Es war keine schöne Zeit in Europa. Der Dreißigjährige Krieg (1618 bis 1648) war gerade vorbei. Doch Kriege folgten auf Kriege. Es ging um die Vormachtstellung in Europa. Das Herzogtum Luxemburg gehörte zu Spanien. Im Rahmen eines Friedensvertrags musste es 1659 seinen südlichen Teil (mit Städten wie Thionville und Montmédy) an das aufstrebende Frankreich abtreten. Doch trotz Friedensvertrag gab es keine Ruhe und der Grenzverlauf blieb umstritten. Bald erklärte Frankreich den spanischen Niederlanden erneut den Krieg (1667-1668 und wieder 1672-1678). Im darauffolgenden Krieg eroberte Louis XIV. 1684 die begehrte Festung Luxemburg.

Im Grenzgebiet der beiden Großmächte lag die Stadt Esch. Seit etwa 1310 hatte sie eine Stadtmauer, um sich zu schützen. Die Mauer hatte einen Umfang von rund 1,2 Kilometern und vier mächtige viereckige Eingangstürme. Doch die Mauer sollte diese kriegerischen Zeiten nicht überstehen.

Das spanische Regime schleifte damals die festen Plätze, die es nicht mehr gegen die Franzosen halten konnte, schreibt Lokalhistoriker Joseph Flies in seinem Werk „Das andere Esch“. „Auf Anregung des Prinzen von Chimay befiehlt der Graf von Monterrey, am 1. August 1671 ,die kleine Stadt, genannt das Schlechte Esch, ohne irgendwelche Unkosten für seine Majestät, schleifen zu lassen‘“, so Flies. Etwas später, am 14. November 1671 habe der Graf erneut Druck gemacht und gedroht, die Mauer „durch die Mine sprengen zu lassen“. Der Prinz von Chimay war spanischer Gouverneur in Luxemburg. Der Graf von Monterrey war von 1670 bis 1675 Statthalter der Spanischen Niederlande.
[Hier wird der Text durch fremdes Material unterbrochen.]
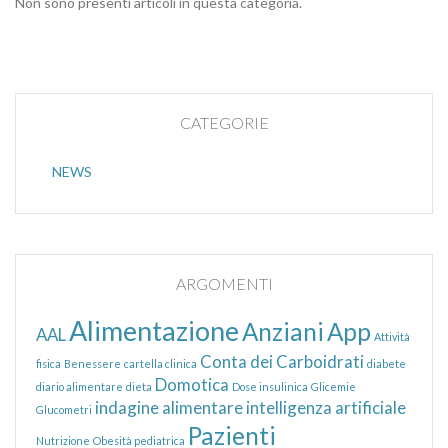
Non sono presenti articoli in questa categoria.
CATEGORIE
NEWS
ARGOMENTI
Alimentazione
Anziani
App
AAL
Attività
Conta dei Carboidrati
fisica
Benessere
cartella clinica
diabete
Domotica
diario alimentare
dieta
Dose insulinica
Glicemie
indagine alimentare
intelligenza artificiale
Glucometri
Pazienti
Nutrizione
Obesità pediatrica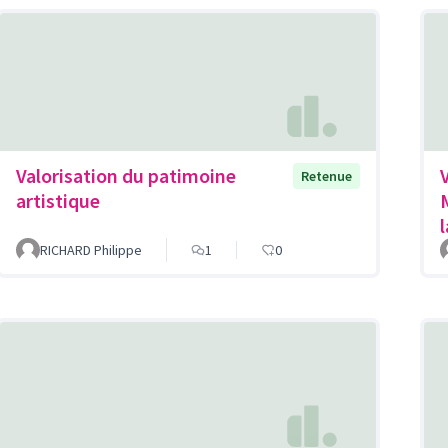
Valorisation du patimoine
Retenue
artistique
RICHARD Philippe
1
0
Es war der Ausklang des 400 Jahre währenden Epos einer heldenhaften Stadt

Joseph Flies, Lokalhistoriker

Im Dezember und Januar seien die Türme und Mauern dann gefallen, ist in dem Buch weiterzulesen. Nur ein Turm, der sogenannte „rote Turm“, überlebte die Schleifung. „Es war der Ausklang des 400 Jahre währenden Epos einer heldenhaften Stadt“, schreibt Joseph Flies.

Leicht anders erzählt derweil Lokalhistoriker J.P. Theisen in seinem Buch „Beiträge zur Geschichte der Stadt Esch an der Alzette“ diese Geschichte. Ihm zufolge ist die Schleifung der Mauer erst einige Jahre später erfolgt. „Im Jahre 1677 ließ der Graf von Louvignies, interimistischer (Red.: spanischer) Gouverneur des Landes, die Mauern niederreißen und die Gräben ausfüllen.“ Auch er bedauert das Geschehen: „Nach 1677 erwähnt die Geschichte fast ein Jahrhundert lang unser Städtchen nicht mehr“, schreibt er.

Spanien oder Frankreich?

Eine komplett andere Geschichte der Ereignisse hat die Webseite der Stadt Esch zu bieten. Nur was das Jahr angeht, stimmt sie mit J.P. Theisen überein: 1677. Der Gemeinde zufolge waren es nicht die Spanier, sondern die Franzosen, die die Schleifung der Stadtmauer angeordnet haben. Der französische König Louis XIV. hatte um diese Zeit, 1675, mehrere Befestigungen in der Grenzregion, etwa das bereits zerfallene Schloss in Audun-le-Tiche, schleifen lassen.

Wer nun bei der Online-Enzyklopädie Wikipedia auf Klärung hofft, wird ebenfalls enttäuscht werden. Schaut man sich den Eintrag über Esch an, dann heißt es zur Stadtgeschichte, Louis XIV. habe die Schleifung im Jahr 1677 in Auftrag gegeben. Schaut man sich jedoch die Seite über den Grafen von Monterrey an, dann steht dort, dieser sei es gewesen. Er sei 1671 in Luxemburg-Stadt gewesen, habe dort die Festung ausgebaut – und die in Esch abgerissen. Des Weiteren wird präzisiert, dass die Avenue Monterey in Luxemburg-Stadt nach ihm benannt ist.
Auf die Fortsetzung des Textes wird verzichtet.